Hint: Put x = 1 and y = 1 in the equation which satisfies which satisfies, \[f:R\to R\]. Solve the equation formed by substituting this value and get the value for \[f\left( 1 \right)\]. Now put y = 1 in the equation. Then solve it to get the value of \[f\left( x \right){{f}^{-1}}\left( x \right)\].

Complete step-by-step answer:
Given the function, \[f:R\to R\], satisfies the equation,
\[f\left( x \right)f\left( y \right)-f\left( xy \right)=x+y\], where x, y belongs to R, where R is a real number.
It is also given to us that \[f\left( 1 \right)>0\].

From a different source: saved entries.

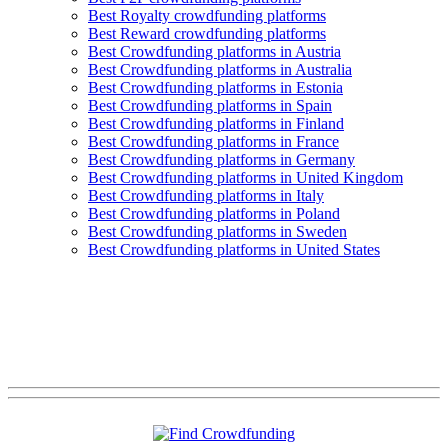
Best Royalty crowdfunding platforms
Best Reward crowdfunding platforms
Best Crowdfunding platforms in Austria
Best Crowdfunding platforms in Australia
Best Crowdfunding platforms in Estonia
Best Crowdfunding platforms in Spain
Best Crowdfunding platforms in Finland
Best Crowdfunding platforms in France
Best Crowdfunding platforms in Germany
Best Crowdfunding platforms in United Kingdom
Best Crowdfunding platforms in Italy
Best Crowdfunding platforms in Poland
Best Crowdfunding platforms in Sweden
Best Crowdfunding platforms in United States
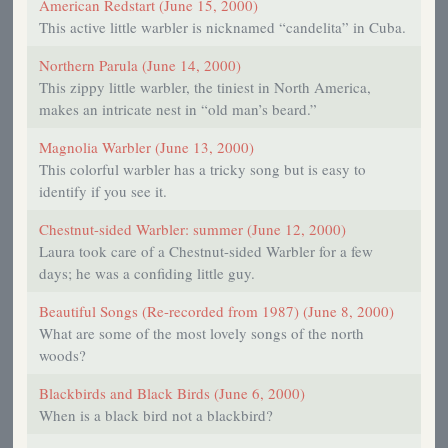
American Redstart (June 15, 2000)
This active little warbler is nicknamed “candelita” in Cuba.
Northern Parula (June 14, 2000)
This zippy little warbler, the tiniest in North America,
makes an intricate nest in “old man’s beard.”
Magnolia Warbler (June 13, 2000)
This colorful warbler has a tricky song but is easy to
identify if you see it.
Chestnut-sided Warbler: summer (June 12, 2000)
Laura took care of a Chestnut-sided Warbler for a few
days; he was a confiding little guy.
Beautiful Songs (Re-recorded from 1987) (June 8, 2000)
What are some of the most lovely songs of the north
woods?
Blackbirds and Black Birds (June 6, 2000)
When is a black bird not a blackbird?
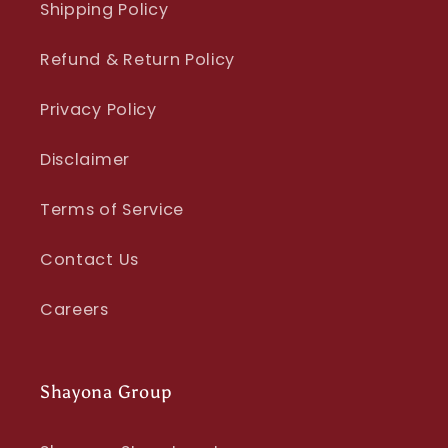
Shipping Policy
Refund & Return Policy
Privacy Policy
Disclaimer
Terms of Service
Contact Us
Careers
Shayona Group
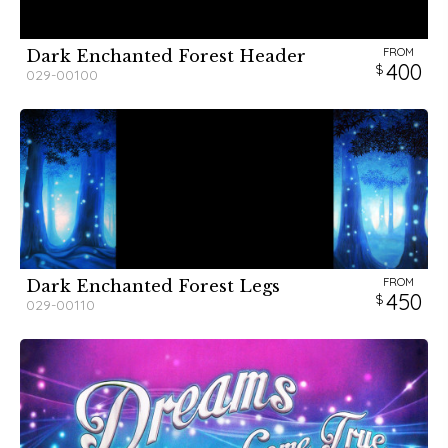
FROM
Dark Enchanted Forest Header
400
029-00100
FROM
Dark Enchanted Forest Legs
450
029-00110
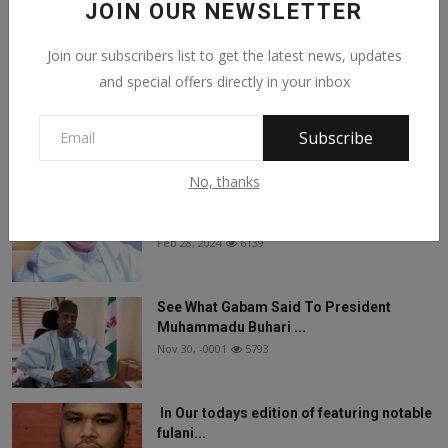
JOIN OUR NEWSLETTER
Facebook Comments
Join our subscribers list to get the latest news, updates
and special offers directly in your inbox
Subscribe
Popular Posts
No, thanks
On The Return Of Commodity Marketing
Boards
Feb 28, 2024
6139
See What Gabam Said To President
Muhammadu Buhari ...
Nov 30, -0001
5793
In Our todays edition of featuring notable
fulani...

Let us put x = 1 and y = 1 in equation (1).
\[\begin{align}
  & f\left( x \right)f\left( y \right)-f\left( xy \right)=x+y-(1) \\
 & \therefore f\left( 1 \right)f\left( 1 \right)-f\left( 1 \right)=1+1 \\
 & f\left( 1 \right)f\left( 1 \right)-f\left( 1 \right)=2 \\
 & {{f}^{2}}\left( 1 \right)-f\left( 1 \right)=2 \\
 & \Rightarrow {{f}^{2}}\left( 1 \right)-f\left( 1 \right)-2=0 \\
\end{align}\]

In order to make the above equation in the form of a quadratic expression let us add and subtract \[f\left( 1 \right)\]to it.
\[\begin{align}
  & {{f}^{2}}\left( 1 \right)-f\left( 1 \right)-2-f\left( 1 \right)+f\left( 1 \right)=0 \\
 & {{f}^{2}}\left( 1 \right)-2f\left( 1 \right)+f\left( 1 \right)-2=0 \\
\end{align}\]

Let us take \[f\left( 1 \right)\]common from these terms.
\[f\left( 1 \right)\left[ f\left( 1 \right)-2 \right]+2\left[ f\left( 1 \right)-2 \right]=0\]
Take \[\left[ f\left( 1 \right)-2 \right]\]common from LHS, we get,
\[\left[ f\left( 1 \right)+1 \right]\left[ f\left( 1 \right)-2 \right]=0\]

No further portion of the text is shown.